Kegiatan tersebut dilaksanakan pada Jumat, 31 Juli 2026, pukul 09.00 WIB hingga selesai, bertempat di Aula Lapas Narkotika Kelas IIB Muara Sabak Kabupaten Tanjung Jabung Timur.
Penandatanganan kesepakatan bersama dihadiri langsung oleh Kepala Kejaksaan Negeri Tanjung Jabung Timur, Anto Widi Nugroho, S.H., M.H., bersama Kepala Seksi Perdata dan Tata Usaha Negara dan Kepala Seksi Tindak Pidana Umum.
Dari jajaran Lapas Narkotika Kelas IIB Muara Sabak, kegiatan dihadiri oleh Kepala Lapas Narkotika Kelas IIB Muara Sabak, M. Askari Utomo, A.Md.I.P., S.H., M.H., beserta jajaran pejabat dan pegawai.
Turut hadir Kasubsi I Intelijen, Kasubsi Perdata dan Tata Usaha Negara, Kasubsi Pertimbangan, Tim Jaksa Pengacara Negara (JPN) Kejari Tanjung Jabung Timur, serta para pejabat struktural dan pegawai Lapas Narkotika Kelas IIB Muara Sabak.

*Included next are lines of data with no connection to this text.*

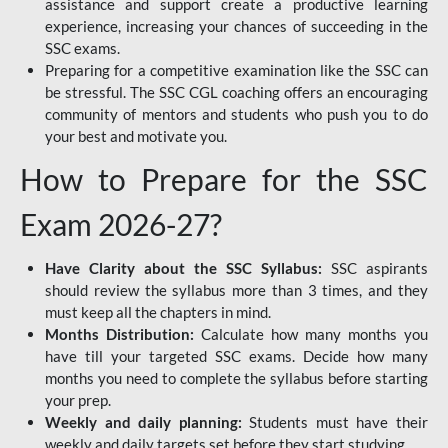
assistance and support create a productive learning
experience, increasing your chances of succeeding in the
SSC exams.
Preparing for a competitive examination like the SSC can
be stressful. The SSC CGL coaching offers an encouraging
community of mentors and students who push you to do
your best and motivate you.
How to Prepare for the SSC
Exam 2026-27?
Have Clarity about the SSC Syllabus:
SSC aspirants
should review the syllabus more than 3 times, and they
must keep all the chapters in mind.
Months Distribution:
Calculate how many months you
have till your targeted SSC exams. Decide how many
months you need to complete the syllabus before starting
your prep.
Weekly and daily planning:
Students must have their
weekly and daily targets set before they start studying.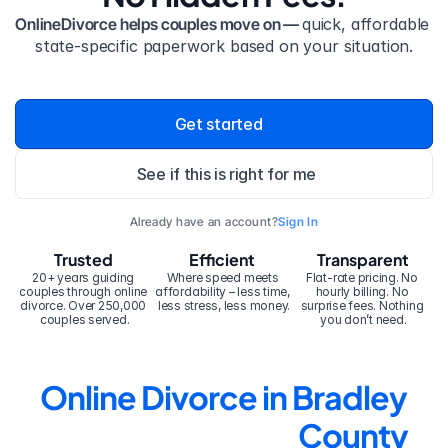
OnlineDivorce helps couples move on — 
quick, affordable 
state-specific paperwork based on your situation.
Get started
See if this is right for me
Already have an account?
Sign In
Trusted
Efficient
Transparent
20+ years guiding 
Where speed meets 
Flat-rate pricing. No 
couples through online 
affordability – less time, 
hourly billing. No 
divorce. Over 250,000 
less stress, less money.
surprise fees. Nothing 
couples served.
you don’t need.
Online Divorce in Bradley 
County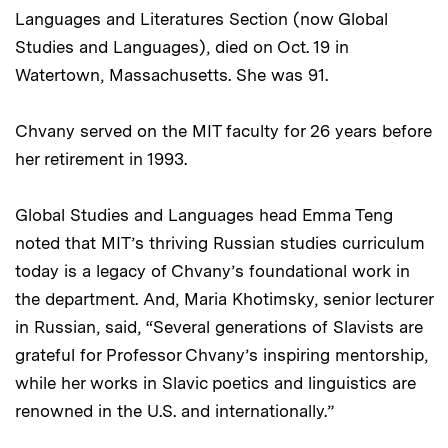
Languages and Literatures Section (now Global
Studies and Languages), died on Oct. 19 in
Watertown, Massachusetts. She was 91.
Chvany served on the MIT faculty for 26 years before
her retirement in 1993.
Global Studies and Languages head Emma Teng
noted that MIT’s thriving Russian studies curriculum
today is a legacy of Chvany’s foundational work in
the department. And, Maria Khotimsky, senior lecturer
in Russian, said, “Several generations of Slavists are
grateful for Professor Chvany’s inspiring mentorship,
while her works in Slavic poetics and linguistics are
renowned in the U.S. and internationally.”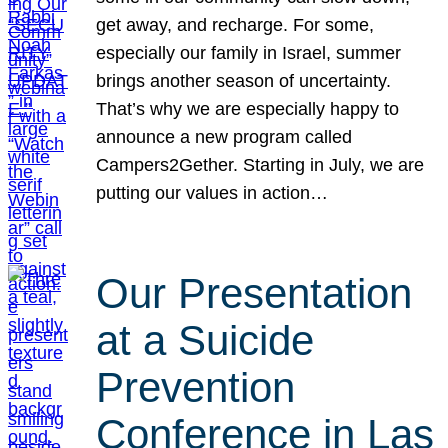
get away, and recharge. For some,
especially our family in Israel, summer
brings another season of uncertainty.
That’s why we are especially happy to
announce a new program called
Campers2Gether. Starting in July, we are
putting our values in action…
Our Presentation
at a Suicide
Prevention
Conference in Las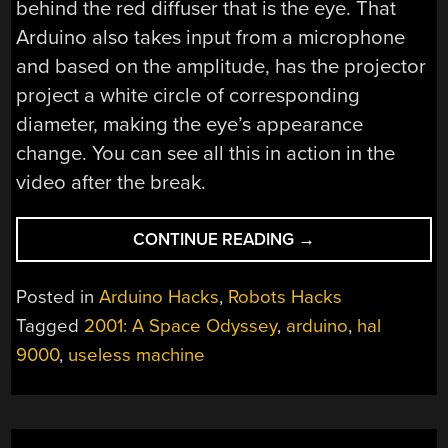
behind the red diffuser that is the eye. That
Arduino also takes input from a microphone
and based on the amplitude, has the projector
project a white circle of corresponding
diameter, making the eye’s appearance
change. You can see all this in action in the
video after the break.
“WORLD’S
CONTINUE READING
→
BIGGEST,
MOST
Posted in
Arduino Hacks
,
Robots Hacks
USELESS
Tagged
2001: A Space Odyssey
,
arduino
,
hal
AI
9000
,
useless machine
MACHINE”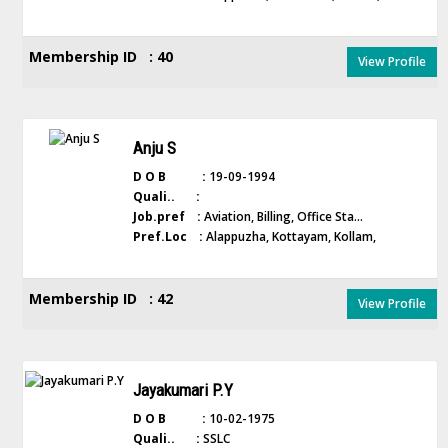
Membership ID : 40
View Profile
Anju S
D O B :
19-09-1994
Quali.. :
Job.pref :
Aviation, Billing, Office Sta...
Pref.Loc :
Alappuzha, Kottayam, Kollam,
Membership ID : 42
View Profile
Jayakumari P.Y
D O B :
10-02-1975
Quali.. :
SSLC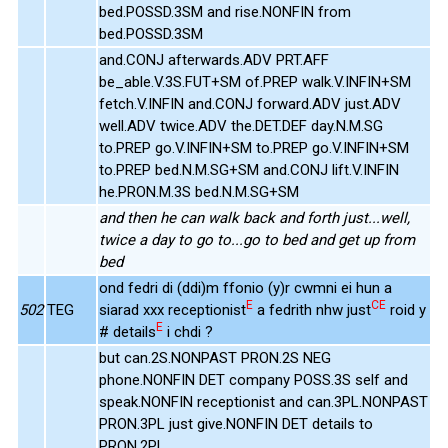
bed.POSSD.3SM and rise.NONFIN from
bed.POSSD.3SM
and.CONJ afterwards.ADV PRT.AFF
be_able.V.3S.FUT+SM of.PREP walk.V.INFIN+SM
fetch.V.INFIN and.CONJ forward.ADV just.ADV
well.ADV twice.ADV the.DET.DEF day.N.M.SG
to.PREP go.V.INFIN+SM to.PREP go.V.INFIN+SM
to.PREP bed.N.M.SG+SM and.CONJ lift.V.INFIN
he.PRON.M.3S bed.N.M.SG+SM
and then he can walk back and forth just...well,
twice a day to go to...go to bed and get up from
bed
ond fedri di (ddi)m ffonio (y)r cwmni ei hun a
E
CE
502
TEG
siarad xxx receptionist
a fedrith nhw just
roid y
E
# details
i chdi ?
but can.2S.NONPAST PRON.2S NEG
phone.NONFIN DET company POSS.3S self and
speak.NONFIN receptionist and can.3PL.NONPAST
PRON.3PL just give.NONFIN DET details to
PRON.2PL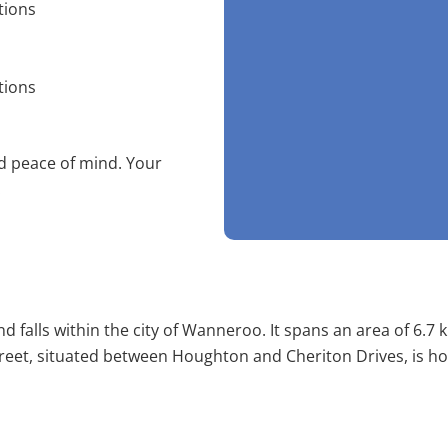
tions
tions
nd peace of mind. Your
!
 falls within the city of Wanneroo. It spans an area of 6.7
 Street, situated between Houghton and Cheriton Drives, is h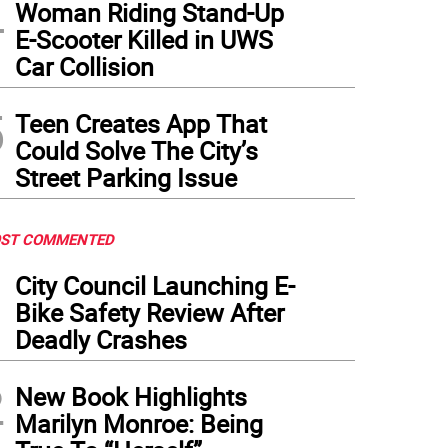
4
Woman Riding Stand-Up
E-Scooter Killed in UWS
Car Collision
5
Teen Creates App That
Could Solve The City’s
Street Parking Issue
ST COMMENTED
1
City Council Launching E-
Bike Safety Review After
Deadly Crashes
2
New Book Highlights
Marilyn Monroe: Being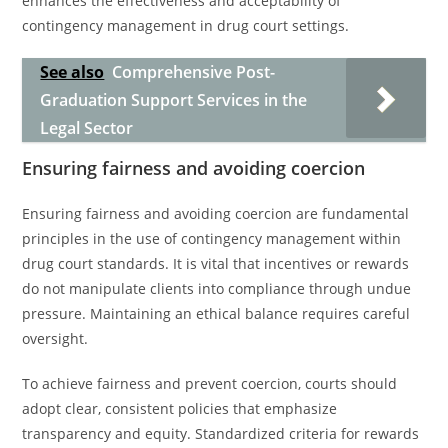
enhances the effectiveness and acceptability of
contingency management in drug court settings.
See also
Comprehensive Post-
Graduation Support Services in the
Legal Sector
Ensuring fairness and avoiding coercion
Ensuring fairness and avoiding coercion are fundamental
principles in the use of contingency management within
drug court standards. It is vital that incentives or rewards
do not manipulate clients into compliance through undue
pressure. Maintaining an ethical balance requires careful
oversight.
To achieve fairness and prevent coercion, courts should
adopt clear, consistent policies that emphasize
transparency and equity. Standardized criteria for rewards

Kesepakatan bersama tersebut menjadi langkah strategis untuk memperkuat koordinasi dan komunikasi antara Kejaksaan Negeri Tanjung Jabung Timur dengan Lapas Narkotika Kelas IIB Muara Sabak, khususnya dalam menghadapi berbagai permasalahan hukum di bidang Perdata dan Tata Usaha Negara.
Melalui kerja sama tersebut, Kejaksaan Negeri Tanjung Jabung Timur melalui Jaksa Pengacara Negara dapat memberikan dukungan hukum sesuai dengan kewenangan yang dimiliki, baik dalam bentuk bantuan hukum, pertimbangan hukum, pelayanan hukum maupun tindakan hukum lainnya sesuai ketentuan peraturan perundang-undangan.

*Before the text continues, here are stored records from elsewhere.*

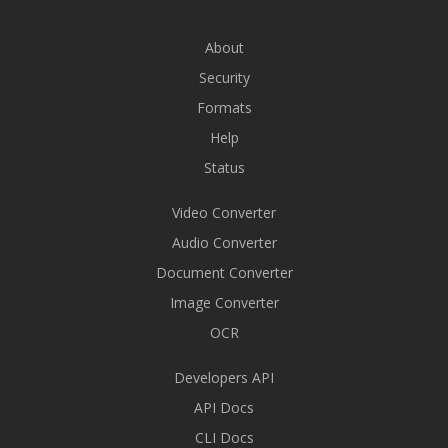
About
Security
Formats
Help
Status
Video Converter
Audio Converter
Document Converter
Image Converter
OCR
Developers API
API Docs
CLI Docs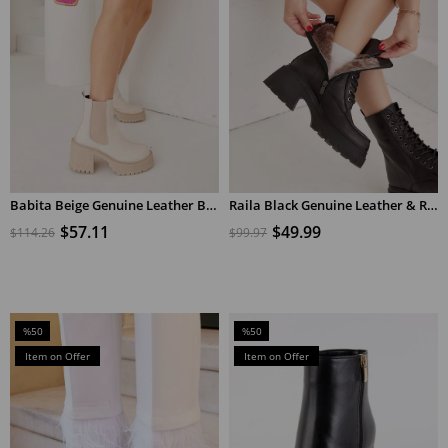
Babita Beige Genuine Leather Beige Heeled Women's Boots
Raila Black Genuine Leather & Real Shearling Heels Women's Boots
ADD TO CART
ADD TO CART
$57.11
$49.99
$114.26
$99.97
%50
%50
Sale
Sale
Item on Offer
Item on Offer
%50Sale
%50Sale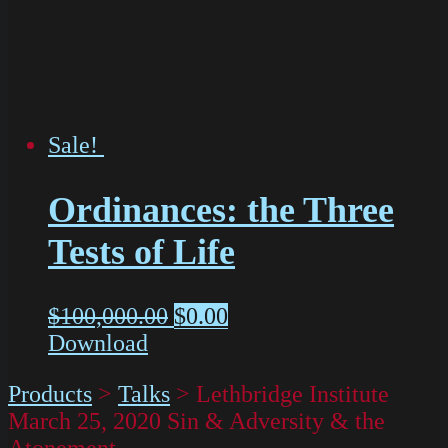
Sale!
Ordinances: the Three
Tests of Life
$
100,000.00
$
0.00
Download
Products
>
Talks
>
Lethbridge Institute
March 25, 2020 Sin & Adversity & the
Atonement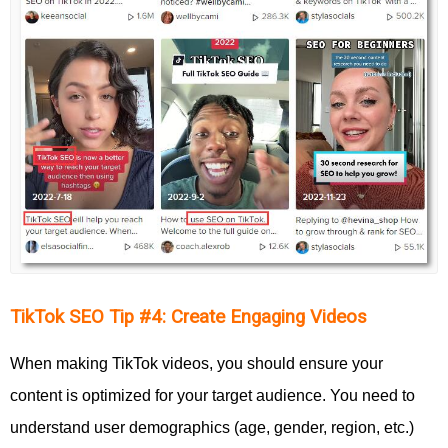
TikTok SEO Tip #4: Create Engaging Videos
When making TikTok videos, you should ensure your
content is optimized for your target audience. You need to
understand user demographics (age, gender, region, etc.)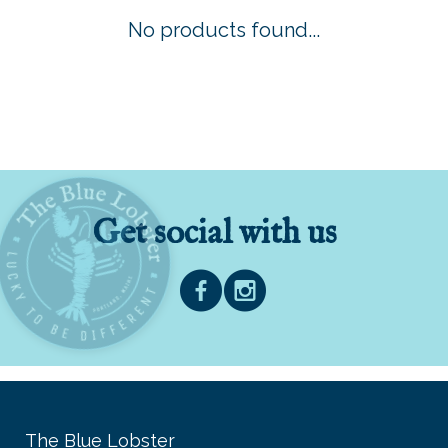
No products found...
Get social with us
The Blue Lobster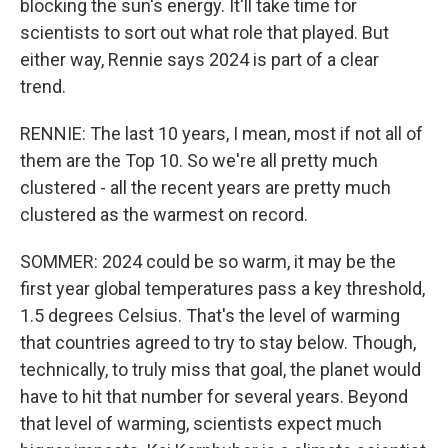
blocking the sun's energy. It'll take time for
scientists to sort out what role that played. But
either way, Rennie says 2024 is part of a clear
trend.
RENNIE: The last 10 years, I mean, most if not all of
them are the Top 10. So we're all pretty much
clustered - all the recent years are pretty much
clustered as the warmest on record.
SOMMER: 2024 could be so warm, it may be the
first year global temperatures pass a key threshold,
1.5 degrees Celsius. That's the level of warming
that countries agreed to try to stay below. Though,
technically, to truly miss that goal, the planet would
have to hit that number for several years. Beyond
that level of warming, scientists expect much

Sinergi ini diharapkan dapat membantu jajaran Lapas Narkotika Kelas IIB Muara Sabak dalam menghadapi potensi permasalahan hukum yang berkaitan dengan pelaksanaan tugas dan fungsi pemasyarakatan.
Selain itu, kerja sama juga menjadi bentuk komitmen bersama dalam mendukung penyelenggaraan pemerintahan dan pelayanan publik yang profesional, transparan, akuntabel, serta berlandaskan kepastian hukum.

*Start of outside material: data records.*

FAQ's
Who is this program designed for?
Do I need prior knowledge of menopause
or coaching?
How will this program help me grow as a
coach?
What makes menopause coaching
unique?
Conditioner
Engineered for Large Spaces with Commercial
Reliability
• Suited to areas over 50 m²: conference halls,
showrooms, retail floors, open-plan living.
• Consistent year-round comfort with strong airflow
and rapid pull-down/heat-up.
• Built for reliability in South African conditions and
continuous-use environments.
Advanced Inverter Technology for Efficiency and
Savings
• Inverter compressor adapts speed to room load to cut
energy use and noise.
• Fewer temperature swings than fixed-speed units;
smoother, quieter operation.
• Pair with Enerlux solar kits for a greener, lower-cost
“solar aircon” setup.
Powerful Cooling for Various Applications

Kepala Kejaksaan Negeri Tanjung Jabung Timur menegaskan pentingnya membangun koordinasi lintas instansi secara berkelanjutan. Dengan komunikasi yang baik, potensi permasalahan hukum dapat diantisipasi sejak dini dan ditangani sesuai dengan mekanisme yang berlaku.
Kolaborasi antara Kejaksaan dan Lapas Narkotika Muara Sabak juga diharapkan dapat memberikan dampak positif terhadap peningkatan kualitas pelaksanaan tugas masing-masing institusi serta mendukung terciptanya pelayanan publik yang semakin baik.
Melalui penandatanganan Kesepakatan Bersama ini, Kejari Tanjung Jabung Timur berkomitmen untuk terus mengoptimalkan peran Jaksa Pengacara Negara dalam memberikan pelayanan hukum dan mendukung terciptanya tata kelola pemerintahan yang baik.
Perkuat sinergi, cegah permasalahan hukum, hadirkan kepastian hukum untuk pelayanan publik yang semakin profesional.